How to grow a pineapple in a pot:
If you were wondering can pineapples be planted in pots? Yes is the answer, they make great pot plants, they’re perfect for small gardens. The great thing about growing pineapples in a pot is you can bring it indoors to help liven up your living area. Look for the ‘Dwarf Pineapple’, which produces small sweet fruit.

  1. Choose a pot at least 400mm wide and at least 300mm deep. Position in full sun, with protection from strong winds. Fill pot with potting mix.
  2. Remove the plant from the container, gently tease the roots and cut away any circled or tangled roots.
  3. Position in pot, backfill with potting mix, gently firm down and water in well.
  4. Pineapple plant food is essential. Feed with dynamic lifter and plant fertiliser every 6-8 weeks. When flowering and fruiting, feed weekly with citrus liquid plant food (This is perfect for pineapple plant fertiliser also).

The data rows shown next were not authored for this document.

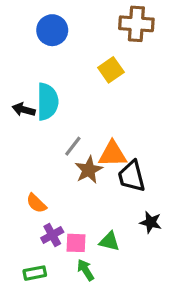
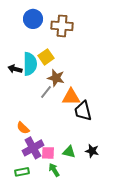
brown cross: (136, 24) -> (62, 26), moved
yellow square: (111, 70) -> (46, 57), moved
brown star: (89, 170) -> (56, 78), moved, turned -30
black star: (151, 222) -> (92, 151), moved
purple cross: (52, 235) -> (33, 148), size x1.5

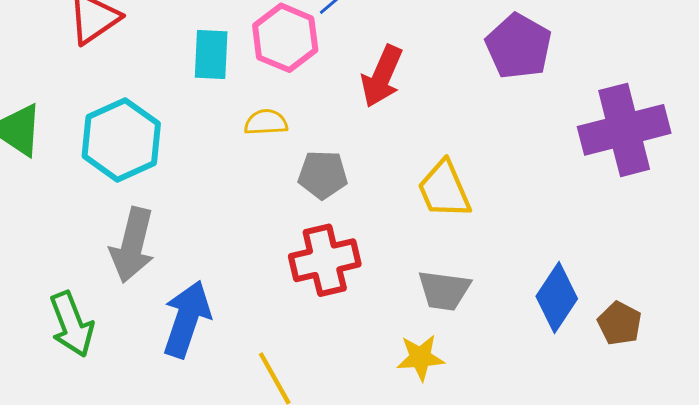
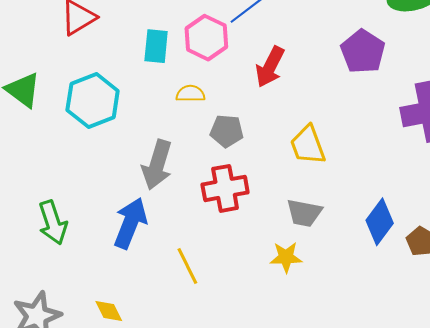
gray arrow: (132, 245) -> (157, 165), moved

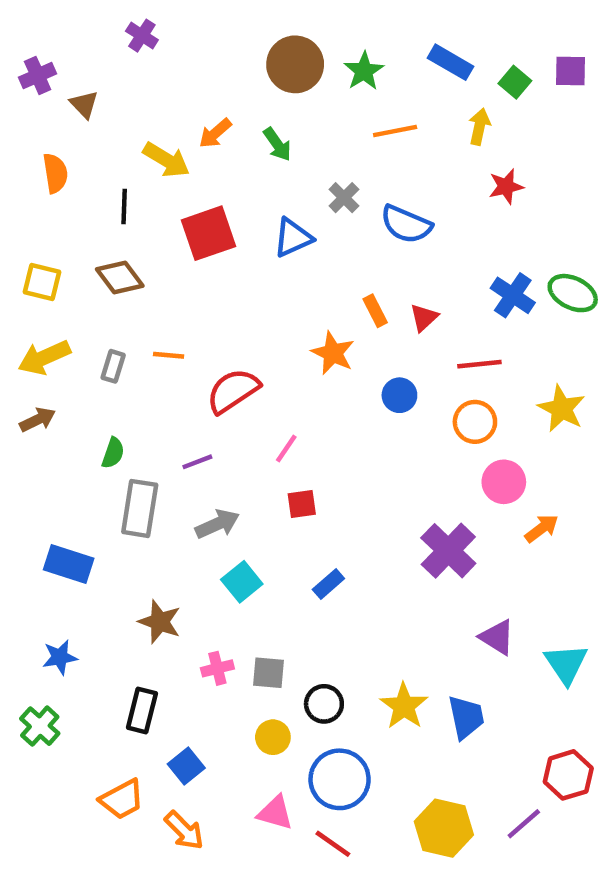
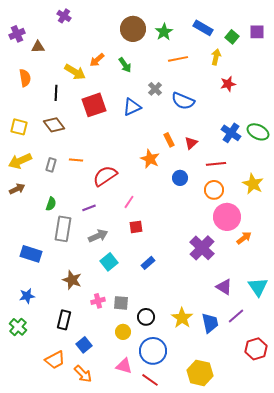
brown triangle: (84, 104) -> (38, 47), turned -48
pink circle: (504, 482) -> (227, 217), size x1.4
cyan triangle: (566, 664) -> (258, 287), moved
purple line: (524, 824) -> (236, 316), moved

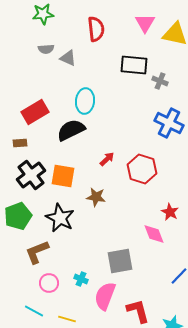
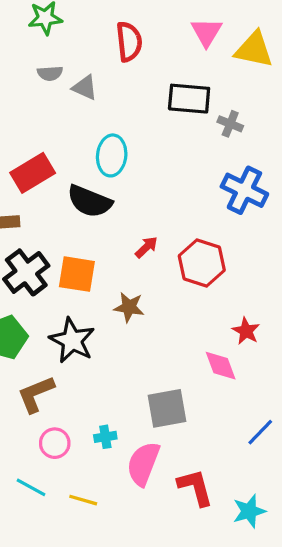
black semicircle: (71, 130) -> (90, 201), turned -132
cyan cross: (81, 279) -> (105, 437), turned -32

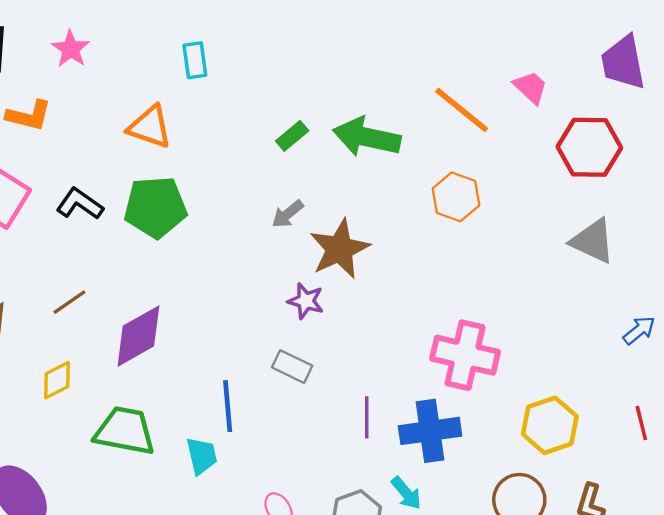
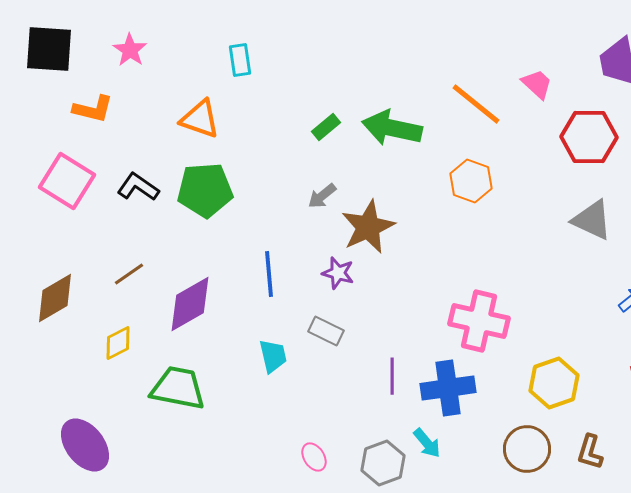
blue line: (228, 406) -> (269, 274), moved
cyan trapezoid: (202, 456) -> (273, 356), moved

When to harvest pineapples:
Pineapples produce fruit from November to March. Pick and eat only when ripe (golden yellow or orange colour)  as green immature pineapples are toxic.

Pineapples are a multiple fruit, which means they grow from a cluster of up to 150 fertilised flowers that join together. Pineapples take up to two years to be ready for harvesting. After a pineapple has been cut from its parent plant another fruit will start to develop called the ratoon crop. Once this ratoon crop is harvested the plants are usually mulched into the ground and the tops from previously harvested fruit (or slips that form within the original plants) are planted to regrow a pineapple and the cycle begins again. This explains why some pineapples in the shops don’t have crowns attached.

Storing pineapple at home:
Once the fresh pineapple is cut from the plant, it will not ripen any further, so forget about letting it ripen on the counter.

At room temperature – a ripe one will keep for around 3 days. Whole pineapples shouldn’t be stored in the fridge – but once the flesh has been peeled and chopped it’s fine to chill it, stored in an airtight container.

Freezing pineapple is a good option if you have a too much.  Because pineapple is juicy, it’s wise to line the tray with baking wax paper first. This simple step makes removing the frozen pineapple easier. Place the tray into the freezer to quick freeze the pineapple pieces. After everything is frozen solid, pack pineapple into freezer bags or containers.

Pineapple care and common problems:
The most likely problems are mealy bugs and nematodes, the latter particularly so in sandy soils. Controlling ants will help reduce the mealy bug risk, however rats and ants can also be attracted to the high sugar content in the pineapple it matures. Cool and damp conditions increase fungal rots so keep a close eye out for this if drainage isn’t ideal.

How did pineapple get it’s name?
In 1493, Columbus, on his voyage to the Caribbean, found the fruit on the island of Guadaloupe. Being European, this curious new fruit had an abrasive, segmented exterior like a pinecone and inside the fruit had a firm interior like an apple. So combining the two it was dubbed ‘pineapple’.

Reminder that immature pineapples are toxic. Pick and eat only when ripe (golden yellow or orange colour).